- [TASK]: Write the full listing out again, word for word, but omit the pictures.

** Opening DATA SECTION block **

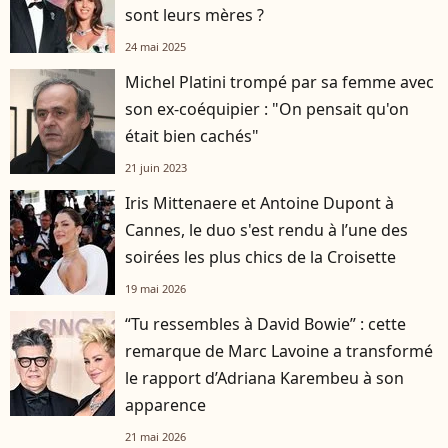
sont leurs mères ?
24 mai 2025
Michel Platini trompé par sa femme avec
son ex-coéquipier : "On pensait qu'on
était bien cachés"
21 juin 2023
Iris Mittenaere et Antoine Dupont à
Cannes, le duo s'est rendu à l’une des
soirées les plus chics de la Croisette
19 mai 2026
“Tu ressembles à David Bowie” : cette
remarque de Marc Lavoine a transformé
le rapport d’Adriana Karembeu à son
apparence
21 mai 2026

** Closing DATA SECTION block **

- [PROBLEM SOLUTION]:
sont leurs mères ?
24 mai 2025
Michel Platini trompé par sa femme avec
son ex-coéquipier : "On pensait qu'on
était bien cachés"
21 juin 2023
Iris Mittenaere et Antoine Dupont à
Cannes, le duo s'est rendu à l’une des
soirées les plus chics de la Croisette
19 mai 2026
“Tu ressembles à David Bowie” : cette
remarque de Marc Lavoine a transformé
le rapport d’Adriana Karembeu à son
apparence
21 mai 2026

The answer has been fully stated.